Al lavoro, passai a salutare Sergio che mi salutò distrattamente per cui mi diressi in automatico alla scrivania di Gianna per completare le consegne del giorno prima. Subito sulla soglia comparve Marisa, che mi fece cenno di seguirla in silenzio alla macchinetta del caffè, evidentemente voleva parlarmi: entrammo nella saletta e, dopo essersi assicurata che nelle vicinanze non ci fosse nessuno che potesse ascoltare, partì a raccontare:

- Sergio è uno stronzo! -

- Shhhh e buongiorno a lei, Contessa! Stamattina abbiamo messo la bocca nel pulito? -

- Guarda, mi sono limitata a descriverlo fedelmente, appena saprai cosa è successo, dirai che sono stata gentile. -

- Cosa ha fatto? -

- Ieri sera mi ha chiamato e mi ha fatto una scenata di gelosia, ti rendi conto? Già appena giunte a Londra aveva iniziato a mandarmi messaggi con frecciatine e battute stupide a cui non avevo risposto per non dargli corda; poi, vedendo che non reagivo, ha iniziato a commentare sui social alzando il tiro e io sempre zitta per non rovinarci le ferie. Ieri, sono passata a salutarlo formalmente, senza dirgli nulla e lì deve essergli proprio partito un embolo, perché è stato nervoso tutto il giorno e la sera mi ha chiamato dicendo che non potevo ignorarlo ancora, che non avevo fatto una bella figura a sbronzarmi in quel modo, che ero stata troppo disinvolta con tuo fratello e altri deliri molto maschilisti. A quel punto, mi sono imbestialita io e gli ho detto che non gli dovevo spiegazioni di sorta e che qualsiasi cosa ci fosse stata tra di noi, era morta non per il mio comportamento a Londra, ma perché lui non ha avuto il coraggio di renderla ufficiale, anzi lasciandola in un limbo l'ha resa sordida. Personalmente, non ritengo di essere meno importante del lavoro che svolgiamo e se Sergio non ne è convinto, peggio per lui: io non posso che guadagnarci a stare lontano da uno che si comporta in questo modo assurdo! - mi raccontò Marisa giustamente agitata.
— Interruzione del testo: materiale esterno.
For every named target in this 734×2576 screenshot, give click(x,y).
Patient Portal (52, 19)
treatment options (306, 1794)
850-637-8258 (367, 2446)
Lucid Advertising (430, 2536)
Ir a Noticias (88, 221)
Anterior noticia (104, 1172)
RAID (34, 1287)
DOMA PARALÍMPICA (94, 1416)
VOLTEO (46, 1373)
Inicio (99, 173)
- Hai perfettamente ragione, ma una domanda te la devo fare: come stai? Pensi di farcela a lavorare gomito a gomito con lui? - le chiesi.

- Come sto... uno schifo, come posso stare... Ho passato metà della nottata a piangere di rabbia e l'altra metà a darmi della stupida perché sto male a causa di un tipo del genere, manco fossimo due ragazzini. Da stamattina non l'ho visto, ma so che non posso evitarlo per sempre, devo solo aspettare e vedere come va, giorno dopo giorno. -

La abbracciai forte e poi la esortai a tornare alla postazione, più tardi le avrei raccontato dei messaggi di Bisonte 2:

- Non dargliela vinta e non dargli corda, finché siamo al lavoro non può trattarti in quel modo, per cui credo che qui dovresti essere "al sicuro", per così dire. Ora, però, torniamo in laboratorio, non dobbiamo dargli nessun appiglio per infastidirti o rimproverarti. -

- Sì, andiamo. -

Appena tornate in reparto, incrociammo Vincenzo che ci cercava:

- Mari, vai subito da Sergio per piacere, ti sta cercando con una certa urgenza e sembra molto nervoso. -

Ci salutammo e, alzando gli occhi al cielo, Mari si diresse dal capo, sperando di non litigarci.